Дороти снова вздохнула. Эти несносные колокола то и дело напоминали о себе; случалось, ей даже снилось, как они рушатся с колокольни. В церкви вечно что-нибудь было неладно. Если не колокола, так кровля или стены; или сломанная скамья, за починку которой плотник хотел десять шиллингов; или требовались семь молитвословов, по полтора шиллинга каждый; или засорялся печной дымоход, а работа трубочиста стоила полкроны[16 - Полкроны равнялось двум с половиной шиллингам, или 1/8 фунта.]; а то нужно было заменить разбитое стекло или износившиеся мантии для певчих. И вечно ни на что не хватало денег. Сбор средств на новый орган, о покупке которого ректор распорядился пятью годами ранее – старый, по его словам, звучал, точно корова, страдающая астмой, – налагал на церковь непосильное бремя.

– Не знаю, что мы можем поделать, – сказала Дороти наконец. – Правда, не знаю. У нас совершенно нет денег. И даже если мы что-нибудь выручим за детский спектакль, все пойдет на орган. Органщики нам спуску не дают. Вы говорили с моим отцом?

– Да, мисс. Ему хоть бы хны. Говорит: «Пять веков колокольня простояла, и можно положиться, что еще продержится несколько лет».

Это было в духе ректора. То обстоятельство, что церковь фактически осыпалась им на голову, нимало его не заботило; он просто отмахивался от этого, как и от всего другого, о чем не хотел думать.

– Что ж, я не знаю, что мы можем поделать, – повторила Дороти. – Конечно, впереди распродажа, через две недели. Я рассчитываю, что мисс Мэйфилл одарит нас чем-нибудь по-настоящему хорошим. Я знаю, она могла бы. У нее такая уйма мебели и разных вещиц, какими она не пользуется. Я на днях была у нее дома и видела прекраснейший чайный сервиз, стоявший в буфете, и она сказала мне, им никто к нему не прикасался двадцать с лишним лет. Если бы только она продала этот чайный сервиз! Это принесло бы нам столько фунтов. Нам остается только молиться, Проггетт, чтобы распродажа удалась. Молитесь, чтобы она принесла нам, самое меньшее, пять фунтов. Уверена, мы как-нибудь раздобудем денег, если от всего сердца будем молиться.

– Да, мисс, – сказал Проггетт уважительно и устремил взгляд вдаль.

В этот момент пропищал клаксон, и Дороти увидела синюю машину, большую и блестящую, медленно скользившую по дороге в сторону Главной улицы. Из машины выглядывал мистер Блайфил-Гордон, владелец свеклосахарного завода, в твидовом костюме песочного цвета, нелепо контрастировавшем с его прилизанной черноволосой головой. Когда машина приблизилась к Дороти, заводчик, обычно в упор ее не замечавший, улыбнулся ей так, словно души в ней не чаял.

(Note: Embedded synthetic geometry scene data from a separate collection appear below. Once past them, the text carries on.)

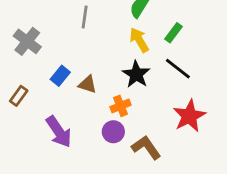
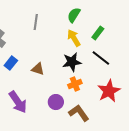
black star: (136, 74) -> (72, 62), turned 30
blue rectangle: (60, 76) -> (11, 63), moved
orange cross: (120, 106) -> (75, 84), moved

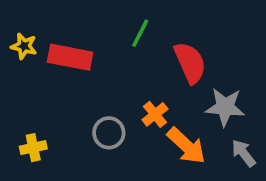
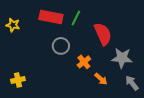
red rectangle: (70, 57) -> (51, 17), moved
gray circle: (109, 133) -> (61, 46), moved
orange arrow: (186, 146) -> (101, 79), size x0.6

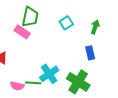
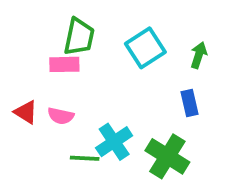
cyan square: (66, 23) -> (145, 48), size x1.5
pink rectangle: (22, 32) -> (64, 64), turned -35
pink semicircle: (17, 86) -> (61, 116), moved

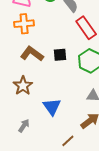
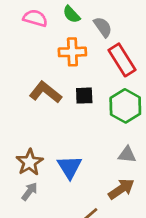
orange cross: (24, 24) -> (72, 52), moved
brown star: (23, 86) -> (30, 162), moved

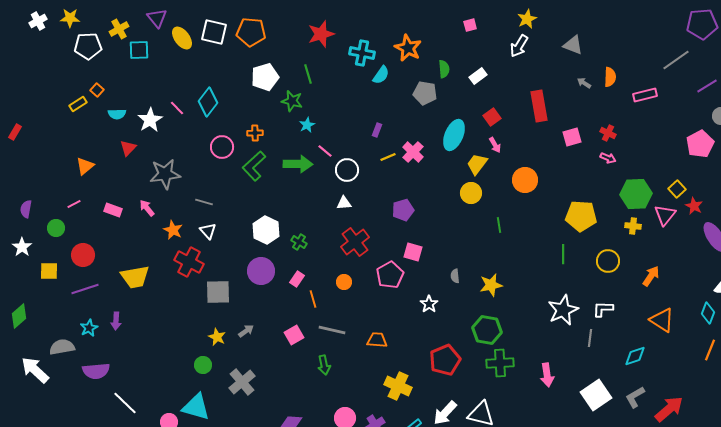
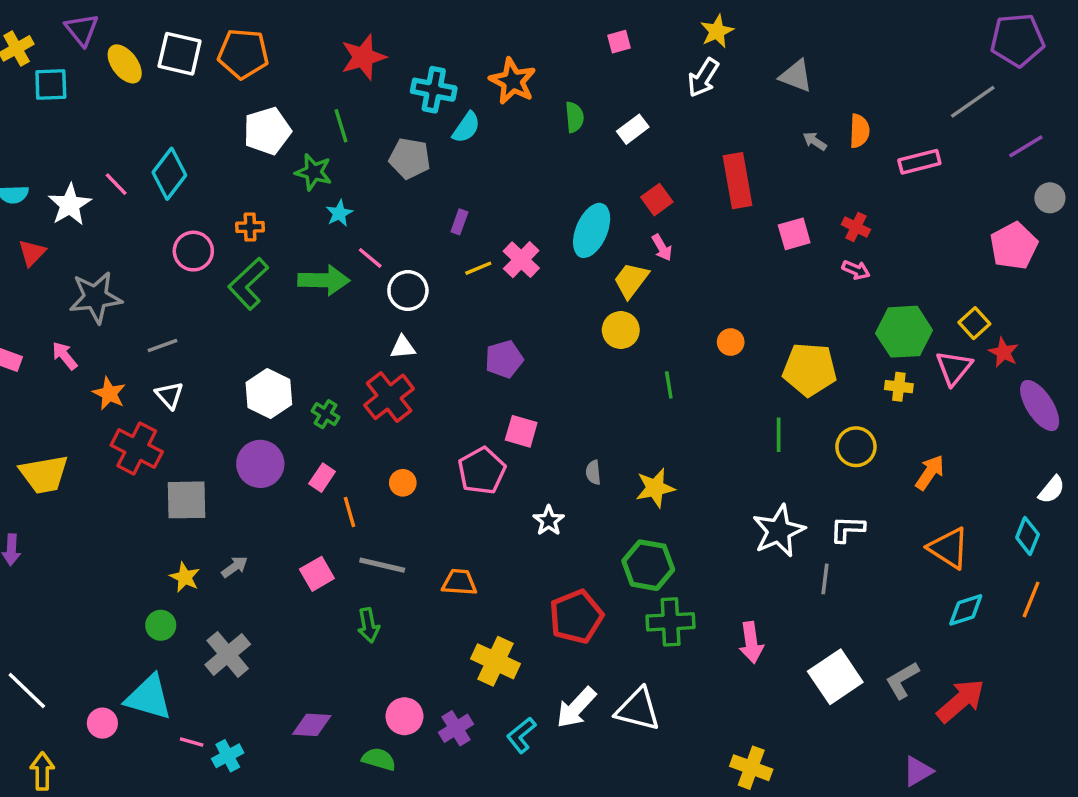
gray pentagon: (425, 93) -> (410, 158), moved
orange circle: (525, 180) -> (731, 342), moved, size x0.6
gray line: (204, 202) -> (162, 345), turned -36
red cross: (355, 242) -> (389, 397), moved
cyan diamond: (635, 356) -> (966, 610), moved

С ним в машине был его старший сын, Ральф – Уальф, как его называли в семье, – жеманный юнец двадцати лет, писавший верлибры а-ля Элиот, и две дочери лорда Покторна. Все они расточали улыбки, даже дочери лорда. Дороти была поражена, ведь уже много лет никто из этих людей не удостаивал ее вниманием при встрече.

– Мистер Блайфил-Гордон очень любезен сегодня, – сказала она.

– А то, мисс. Иначе и быть не может. Выборы-то на носу, вот и старается. Прямо сахарная пудра, а не люди, лишь бы голос свой за них отдали, а на другой день в упор вас не узнают.

– Ах, выборы! – сказала Дороти растерянно.

Такие материи, как парламентские выборы, были настолько далеки от жизни прихода, что Дороти совершенно о них не думала – да она едва ли представляла себе разницу между либералами и консерваторами, социалистами и коммунистами.